**Action item:**
Below are the records; count the lines in which "Университета" occurs and report only that number.

**Records for this exercise:**
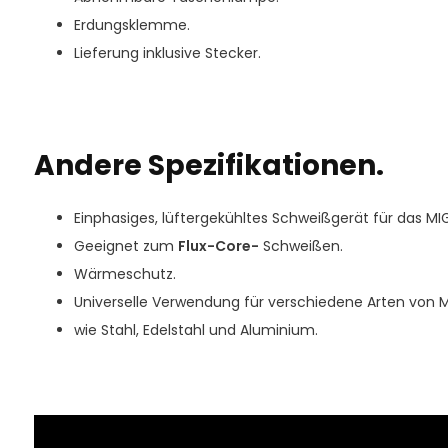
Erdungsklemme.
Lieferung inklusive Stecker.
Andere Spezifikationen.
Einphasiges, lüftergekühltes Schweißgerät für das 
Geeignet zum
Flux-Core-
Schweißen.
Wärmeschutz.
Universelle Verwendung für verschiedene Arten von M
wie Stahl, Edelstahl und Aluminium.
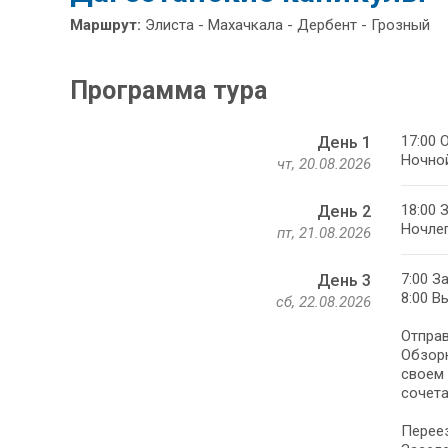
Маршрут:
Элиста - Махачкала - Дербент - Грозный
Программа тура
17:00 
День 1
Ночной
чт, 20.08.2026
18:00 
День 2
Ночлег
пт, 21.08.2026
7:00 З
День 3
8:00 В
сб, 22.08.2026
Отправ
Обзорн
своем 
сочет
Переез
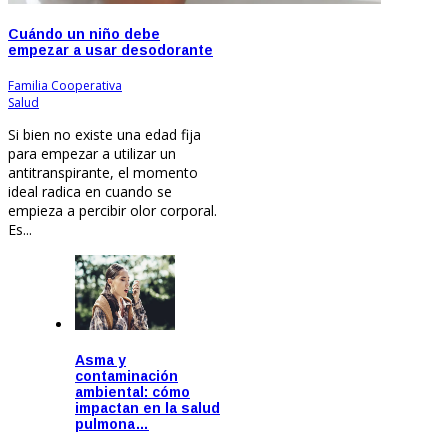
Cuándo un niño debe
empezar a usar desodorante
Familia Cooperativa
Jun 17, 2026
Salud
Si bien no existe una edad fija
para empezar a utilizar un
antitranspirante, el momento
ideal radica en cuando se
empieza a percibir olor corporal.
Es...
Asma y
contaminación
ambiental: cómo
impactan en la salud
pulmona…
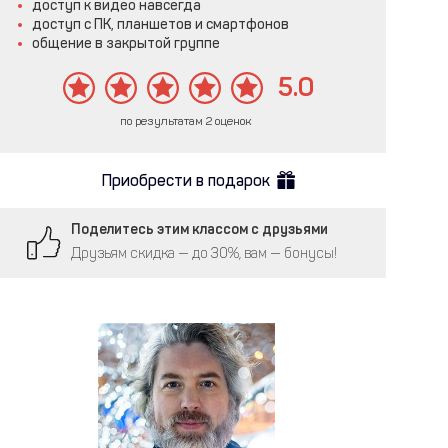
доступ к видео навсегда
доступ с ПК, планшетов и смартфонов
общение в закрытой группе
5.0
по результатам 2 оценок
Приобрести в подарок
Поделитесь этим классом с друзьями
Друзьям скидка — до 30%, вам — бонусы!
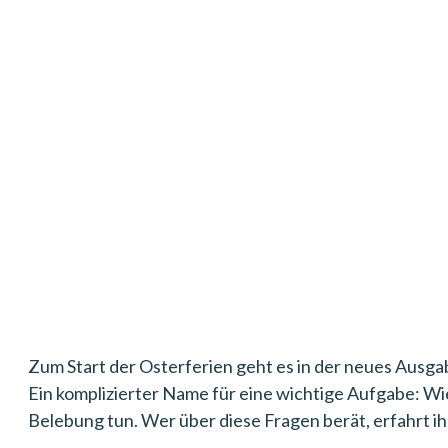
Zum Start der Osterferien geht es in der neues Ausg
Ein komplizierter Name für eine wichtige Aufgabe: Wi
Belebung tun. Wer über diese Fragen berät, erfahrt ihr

...

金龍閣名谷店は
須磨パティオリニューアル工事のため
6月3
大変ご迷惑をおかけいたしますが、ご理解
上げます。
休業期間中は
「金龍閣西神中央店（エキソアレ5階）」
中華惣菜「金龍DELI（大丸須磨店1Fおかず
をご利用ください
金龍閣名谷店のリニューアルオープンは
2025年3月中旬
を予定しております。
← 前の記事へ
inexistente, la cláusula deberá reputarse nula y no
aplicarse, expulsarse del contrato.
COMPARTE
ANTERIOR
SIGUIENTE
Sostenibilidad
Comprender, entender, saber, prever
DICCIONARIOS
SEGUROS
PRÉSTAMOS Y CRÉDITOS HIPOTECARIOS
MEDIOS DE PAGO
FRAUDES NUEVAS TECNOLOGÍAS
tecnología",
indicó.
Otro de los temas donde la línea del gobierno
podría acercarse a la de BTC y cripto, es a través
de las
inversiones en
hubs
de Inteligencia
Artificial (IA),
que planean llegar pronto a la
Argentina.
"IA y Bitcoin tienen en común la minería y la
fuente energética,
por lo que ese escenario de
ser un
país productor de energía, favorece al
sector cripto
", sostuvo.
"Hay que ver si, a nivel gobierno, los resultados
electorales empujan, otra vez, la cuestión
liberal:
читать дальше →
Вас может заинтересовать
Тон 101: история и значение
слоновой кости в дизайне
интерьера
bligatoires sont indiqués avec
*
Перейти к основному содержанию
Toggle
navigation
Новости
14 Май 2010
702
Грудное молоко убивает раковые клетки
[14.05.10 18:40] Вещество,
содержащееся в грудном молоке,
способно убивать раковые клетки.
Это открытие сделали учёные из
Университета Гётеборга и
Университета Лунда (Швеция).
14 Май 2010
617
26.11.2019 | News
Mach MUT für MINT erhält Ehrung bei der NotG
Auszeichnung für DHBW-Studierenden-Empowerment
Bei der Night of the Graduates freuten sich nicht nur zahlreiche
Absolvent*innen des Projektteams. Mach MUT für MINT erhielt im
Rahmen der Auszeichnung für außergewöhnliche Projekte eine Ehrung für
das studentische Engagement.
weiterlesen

...

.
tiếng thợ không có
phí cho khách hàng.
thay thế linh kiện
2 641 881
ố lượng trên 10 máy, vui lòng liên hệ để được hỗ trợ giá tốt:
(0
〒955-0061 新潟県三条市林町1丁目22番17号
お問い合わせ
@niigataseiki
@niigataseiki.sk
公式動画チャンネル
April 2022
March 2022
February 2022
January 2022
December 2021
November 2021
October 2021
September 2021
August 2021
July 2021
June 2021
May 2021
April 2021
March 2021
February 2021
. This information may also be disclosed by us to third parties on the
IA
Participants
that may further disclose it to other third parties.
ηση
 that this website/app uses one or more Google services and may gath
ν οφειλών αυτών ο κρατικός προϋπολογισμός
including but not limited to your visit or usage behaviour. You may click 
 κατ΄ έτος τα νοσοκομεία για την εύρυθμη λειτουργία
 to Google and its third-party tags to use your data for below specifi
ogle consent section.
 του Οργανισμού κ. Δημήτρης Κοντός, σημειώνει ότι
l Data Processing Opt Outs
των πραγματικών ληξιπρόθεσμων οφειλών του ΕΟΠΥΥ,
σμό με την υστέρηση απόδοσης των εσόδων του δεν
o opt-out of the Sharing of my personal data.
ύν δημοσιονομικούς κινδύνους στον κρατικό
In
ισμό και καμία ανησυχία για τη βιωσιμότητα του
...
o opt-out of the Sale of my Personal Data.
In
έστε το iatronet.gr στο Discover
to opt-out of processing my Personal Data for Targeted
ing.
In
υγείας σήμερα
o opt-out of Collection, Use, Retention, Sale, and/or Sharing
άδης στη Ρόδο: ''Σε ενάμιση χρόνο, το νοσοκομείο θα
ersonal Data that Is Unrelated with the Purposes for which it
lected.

**Solution to the exercise:**
2